Friday, February 28, 2020

Word substitutes

Some (mostly) analog sources of delight:
Snow — I don’t mind it, truth be told. Improves the view.

And I finally dropped plastic on the new Tool album/commodity fetish.
I’m still partial to the packaging of 10,000 Days but this is in no way disappointing.

Appropo of absolutely nothing, Scott sent me a copy of William Gibson’s latest — autographed to me!
Another book I’m reading — The Inconvenient Indian: A Curious Account of Native People in North America by Thomas King.
We are having a moment here in Canada (begun some 400+ years ago). I have other books on the history of the matter, but this one’s been calling for a while — time to take and read.

Friday, February 21, 2020

Portis, Grossman, and the languishing of Great Works

RIP, Charles Portis.

In the '90s the cool kids were all reading Charles Portis.

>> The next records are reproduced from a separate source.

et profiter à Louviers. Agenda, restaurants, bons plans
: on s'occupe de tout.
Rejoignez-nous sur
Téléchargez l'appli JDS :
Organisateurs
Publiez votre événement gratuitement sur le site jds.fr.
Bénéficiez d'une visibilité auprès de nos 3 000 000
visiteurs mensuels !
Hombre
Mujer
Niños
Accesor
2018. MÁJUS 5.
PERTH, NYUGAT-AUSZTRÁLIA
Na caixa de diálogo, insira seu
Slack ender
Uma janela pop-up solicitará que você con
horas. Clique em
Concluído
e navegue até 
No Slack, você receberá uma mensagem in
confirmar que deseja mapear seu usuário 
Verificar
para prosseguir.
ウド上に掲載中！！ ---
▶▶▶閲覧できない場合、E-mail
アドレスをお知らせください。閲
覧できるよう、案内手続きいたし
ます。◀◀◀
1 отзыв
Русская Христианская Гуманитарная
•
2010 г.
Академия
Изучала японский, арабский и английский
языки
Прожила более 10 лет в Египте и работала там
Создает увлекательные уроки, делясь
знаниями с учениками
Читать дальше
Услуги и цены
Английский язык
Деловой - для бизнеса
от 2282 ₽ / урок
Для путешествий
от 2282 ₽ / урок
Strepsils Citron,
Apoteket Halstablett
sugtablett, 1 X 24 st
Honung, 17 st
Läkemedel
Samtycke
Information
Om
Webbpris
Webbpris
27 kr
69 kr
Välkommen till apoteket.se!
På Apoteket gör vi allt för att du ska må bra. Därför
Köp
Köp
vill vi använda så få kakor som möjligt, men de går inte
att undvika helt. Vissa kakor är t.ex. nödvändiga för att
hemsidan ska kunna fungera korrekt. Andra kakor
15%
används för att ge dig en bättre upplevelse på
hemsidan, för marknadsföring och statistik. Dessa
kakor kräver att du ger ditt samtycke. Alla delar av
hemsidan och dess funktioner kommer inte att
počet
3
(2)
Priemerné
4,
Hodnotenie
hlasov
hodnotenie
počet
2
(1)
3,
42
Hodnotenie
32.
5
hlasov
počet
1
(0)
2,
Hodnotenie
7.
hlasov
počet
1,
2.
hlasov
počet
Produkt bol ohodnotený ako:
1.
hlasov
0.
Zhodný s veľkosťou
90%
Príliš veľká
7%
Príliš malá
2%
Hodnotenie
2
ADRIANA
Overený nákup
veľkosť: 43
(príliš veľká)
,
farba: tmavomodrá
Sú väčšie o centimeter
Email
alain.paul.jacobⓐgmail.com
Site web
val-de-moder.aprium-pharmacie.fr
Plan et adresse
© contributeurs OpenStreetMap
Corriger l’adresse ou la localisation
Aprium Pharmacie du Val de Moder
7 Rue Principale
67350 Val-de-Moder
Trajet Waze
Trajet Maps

His books were out of print rareties, for one thing — except for True Grit, which was usually buried in the Westerns shelf, alongside Louis L’Amour and Max Brand. If you wanted to read Portis — the real Portis, mind you, the stuff Hollywood couldn’t possibly bastardize — you had to keep a diligent eye out during your weekly trawl of used book stores.

In '91 Gringos was published. The bookflap made it sound like one of Robert Stone’s more realized efforts. My opportunity to become a full-fledged Portis-head, at last!

I put it down after 30 pages.

Still, the hip kids kept waxing hip about Portis. When his ouevre was finally re-released in the Aughts I picked up Masters Of Atlantis, figuring the subject matter would make it an easy finish.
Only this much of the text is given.